After the initial "cuteness" had sunk in, I began to notice other things, the spring coming up out of the chair with torn upholstery, the broken shoes, the less than perfect forms of the stuffed friends. The beautiful, yet very heavy quilt made of clay tiles hand crocheted together. A depth in the work started to emerge showing that life, even childhood, has both the good, the smiles, and the comfort as well as the torn hopes, the stains, and the weight of brokenness.
The more I thought about this the more profound I found it. Like the clothes made of clay as thin as the fabric had once been, we are at times quite fragile and in need of special and extra gentle care. Kate covered the white fabric on the corner chair with clay that covered all the stains from its previous life. But as the clay dried, the stains reappeared showing that in life, stains must be removed rather than simply covered up. That is something we are unable to do for ourselves. We don't have a stain remover strong enough that we can remove the stains of life that are on our souls by ourselves.
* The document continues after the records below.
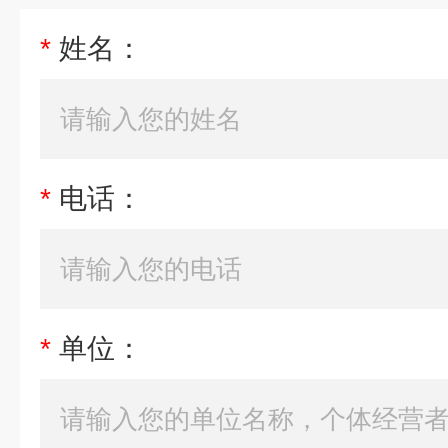
*
姓名：
*
电话：
*
单位：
I was intrigued with the process Kate had for creating the stuffed friends and the pillows. After searching and saving them at thrift stores, she saturated the fabric with clay, and like the witch in Hansel and Gretel, she threw them into the oven. As they were fired, the fabric, the stuffing, and all that we knew them to be before was burned up forever. They were no more. What was left was a new self - the clay, hardened and in the perfect form of the object it had covered. Where it had once been worn and dirty, it was now clean, solid, and strong. It had been made new.
The Poet would quickly remind me that this analogy doesn't fit completely. And I see that. But I just couldn't help but be reminded that this is what Easter is all about. We are less than we were created to be. The brokenness and tears of life have distorted us from how we would like to imagine life. We are worn out and have tried to cover our stains, just to have them resurface. That is the message, the hope, of Easter. If we will cover and saturate ourselves with the One who died and rose again, all that is less within us is removed. And we are made new again to live new and stronger lives. He is our hope.